**What to work on**
The whole listing is to be given again without alteration, except that its pictures are dropped.

**Provided data**
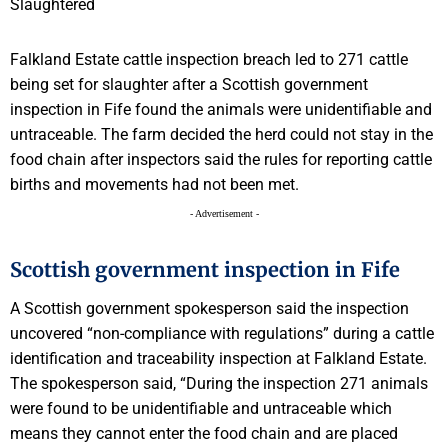
Falkland Estate cattle inspection breach led to 271 cattle
being set for slaughter after a Scottish government
inspection in Fife found the animals were unidentifiable and
untraceable. The farm decided the herd could not stay in the
food chain after inspectors said the rules for reporting cattle
births and movements had not been met.
- Advertisement -
Scottish government inspection in Fife
A Scottish government spokesperson said the inspection
uncovered “non-compliance with regulations” during a cattle
identification and traceability inspection at Falkland Estate.
The spokesperson said, “During the inspection 271 animals
were found to be unidentifiable and untraceable which
means they cannot enter the food chain and are placed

**Answer to this problem**
Falkland Estate cattle inspection breach led to 271 cattle
being set for slaughter after a Scottish government
inspection in Fife found the animals were unidentifiable and
untraceable. The farm decided the herd could not stay in the
food chain after inspectors said the rules for reporting cattle
births and movements had not been met.
- Advertisement -
Scottish government inspection in Fife
A Scottish government spokesperson said the inspection
uncovered “non-compliance with regulations” during a cattle
identification and traceability inspection at Falkland Estate.
The spokesperson said, “During the inspection 271 animals
were found to be unidentifiable and untraceable which
means they cannot enter the food chain and are placed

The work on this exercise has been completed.